(Extracted page text data)

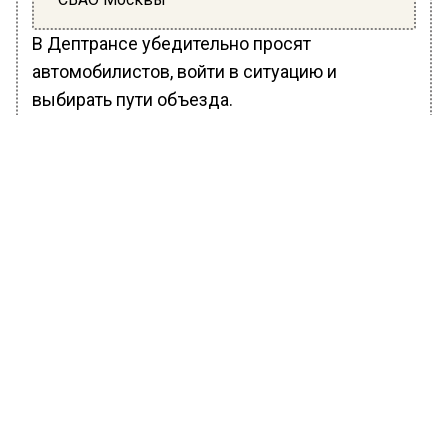
В Дептрансе убедительно просят
автомобилистов, войти в ситуацию и
выбирать пути объезда.
Ранее Вести Московского региона
сообщали
, что в результате столкновения
мотоцикла и автомобиля на северо-востоке
Москвы в Северном Медведково 12 апреля
погибла 19-летняя девушка. В ночное время
на улице Грекова 19-летний водитель
мотоцикла совершил столкновение с
машиной марки «Лада» с последующим
наездом на металлическую стойку
дорожного знака. Пассажирка скончалась на
месте ДТП от полученных травм.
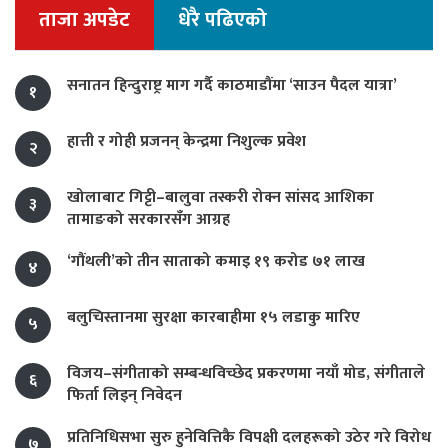
ताजा अपडेट
धेरै पढिएको
सनातन हिन्दुराष्ट्र माग गर्दै काठमाडौंमा ‘साउन पैदल यात्रा’
१
हात्ती र गोही प्रजनन् केन्द्रमा निशुल्क प्रवेश
२
खोलाबाट गिट्टी–बालुवा तस्करी रोक्न सांसद आशिका
३
तामाङको सरकारसँग आग्रह
‘गौंथली’को तीन साताको कमाइ १९ करोड ७१ लाख
४
बलुचिस्तानमा सुरक्षा कारबाहीमा १५ लडाकु मारिए
५
विजय–संगीताको सम्बन्धविच्छेद प्रकरणमा नयाँ मोड, संगीता‍ले
६
फिर्ता लिइन् निवेदन
प्रतिनिधिसभा सुरु हुनेवित्तिकै विपक्षी दलहरूको उठेर गरे विरोध
७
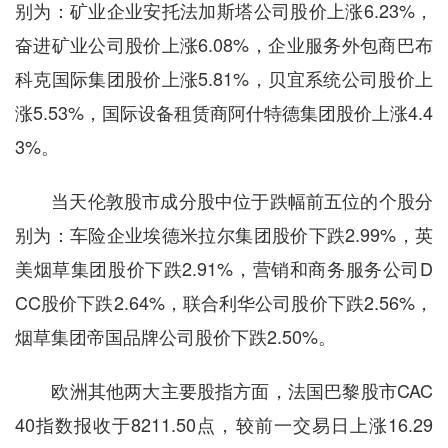
别为：矿业企业安托法加斯塔公司股价上涨6.23%，
奋进矿业公司股价上涨6.08%，企业服务外包商巴布
科克国际集团股价上涨5.81%，贝宜系统公司股价上
涨5.53%，国际设备租赁商阿什特德集团股价上涨4.4
3%。
当天伦敦股市成分股中位于跌幅前五位的个股分
别为：车险企业埃德米拉尔集团股价下跌2.99%，英
美烟草集团股价下跌2.91%，营销和商务服务公司D
CC股价下跌2.64%，联合利华公司股价下跌2.56%，
烟草集团帝国品牌公司股价下跌2.50%。
欧洲其他两大主要股指方面，法国巴黎股市CAC
40指数报收于8211.50点，较前一交易日上涨16.29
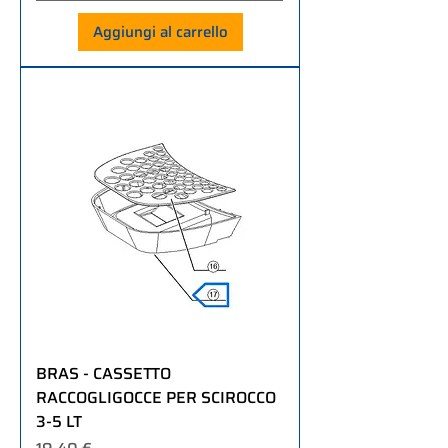
Aggiungi al carrello
BRAS - CASSETTO
RACCOGLIGOCCE PER SCIROCCO
3-5 LT
Prezzo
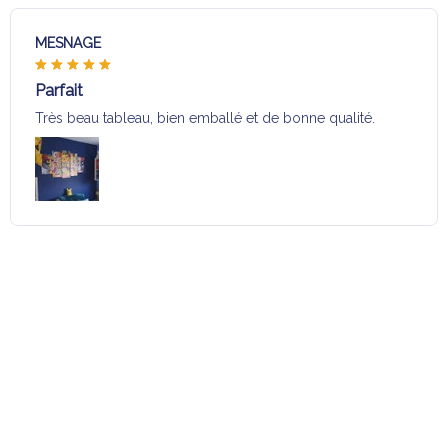
MESNAGE
Parfait
Très beau tableau, bien emballé et de bonne qualité.
Charger plus
Sélection pour vous
Vous aimerez aussi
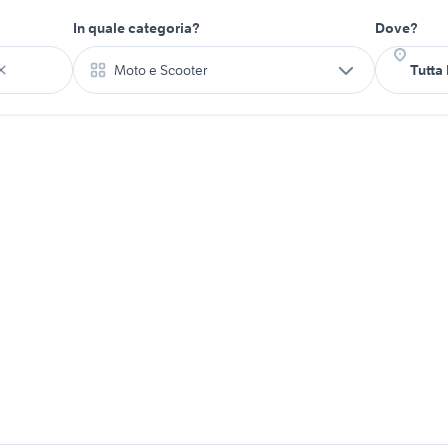
In quale categoria?
Dove?
Moto e Scooter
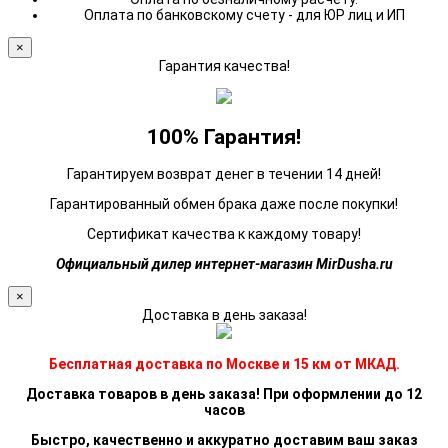
Оплата по банковскому счету - для ЮР лиц и ИП
×
Гарантия качества!
100% Гарантия!
Гарантируем возврат денег в течении 14 дней!
Гарантированный обмен брака даже после покупки!
Сертификат качества к каждому товару!
Официальный дилер интернет-магазин MirDusha.ru
×
Доставка в день заказа!
Бесплатная доставка по Москве и 15 км от МКАД.
Доставка товаров в день заказа! При оформлении до 12
часов
Быстро, качественно и аккуратно доставим ваш заказ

PROBLEM: Would you return the records exactly as written, minus any image?

SOLUTION TO THIS PROBLEM:
В Дептрансе убедительно просят
автомобилистов, войти в ситуацию и
выбирать пути объезда.
Ранее Вести Московского региона
сообщали
, что в результате столкновения
мотоцикла и автомобиля на северо-востоке
Москвы в Северном Медведково 12 апреля
погибла 19-летняя девушка. В ночное время
на улице Грекова 19-летний водитель
мотоцикла совершил столкновение с
машиной марки «Лада» с последующим
наездом на металлическую стойку
дорожного знака. Пассажирка скончалась на
месте ДТП от полученных травм.
ताजा अपडेट
धेरै पढिएको
सनातन हिन्दुराष्ट्र माग गर्दै काठमाडौंमा ‘साउन पैदल यात्रा’
१
हात्ती र गोही प्रजनन् केन्द्रमा निशुल्क प्रवेश
२
खोलाबाट गिट्टी–बालुवा तस्करी रोक्न सांसद आशिका
३
तामाङको सरकारसँग आग्रह
‘गौंथली’को तीन साताको कमाइ १९ करोड ७१ लाख
४
बलुचिस्तानमा सुरक्षा कारबाहीमा १५ लडाकु मारिए
५
विजय–संगीताको सम्बन्धविच्छेद प्रकरणमा नयाँ मोड, संगीता‍ले
६
फिर्ता लिइन् निवेदन
प्रतिनिधिसभा सुरु हुनेवित्तिकै विपक्षी दलहरूको उठेर गरे विरोध
७
别为：矿业企业安托法加斯塔公司股价上涨6.23%，
奋进矿业公司股价上涨6.08%，企业服务外包商巴布
科克国际集团股价上涨5.81%，贝宜系统公司股价上
涨5.53%，国际设备租赁商阿什特德集团股价上涨4.4
3%。
当天伦敦股市成分股中位于跌幅前五位的个股分
别为：车险企业埃德米拉尔集团股价下跌2.99%，英
美烟草集团股价下跌2.91%，营销和商务服务公司D
CC股价下跌2.64%，联合利华公司股价下跌2.56%，
烟草集团帝国品牌公司股价下跌2.50%。
欧洲其他两大主要股指方面，法国巴黎股市CAC
40指数报收于8211.50点，较前一交易日上涨16.29
Aggiungi al carrello
BRAS - CASSETTO
RACCOGLIGOCCE PER SCIROCCO
3-5 LT
Prezzo
MESNAGE
Parfait
Très beau tableau, bien emballé et de bonne qualité.
Charger plus
Sélection pour vous
Vous aimerez aussi
In quale categoria?
Dove?
Moto e Scooter
Оплата по банковскому счету - для ЮР лиц и ИП
×
Гарантия качества!
100% Гарантия!
Гарантируем возврат денег в течении 14 дней!
Гарантированный обмен брака даже после покупки!
Сертификат качества к каждому товару!
Официальный дилер интернет-магазин MirDusha.ru
×
Доставка в день заказа!
Бесплатная доставка по Москве и 15 км от МКАД.
Доставка товаров в день заказа! При оформлении до 12
часов
Быстро, качественно и аккуратно доставим ваш заказ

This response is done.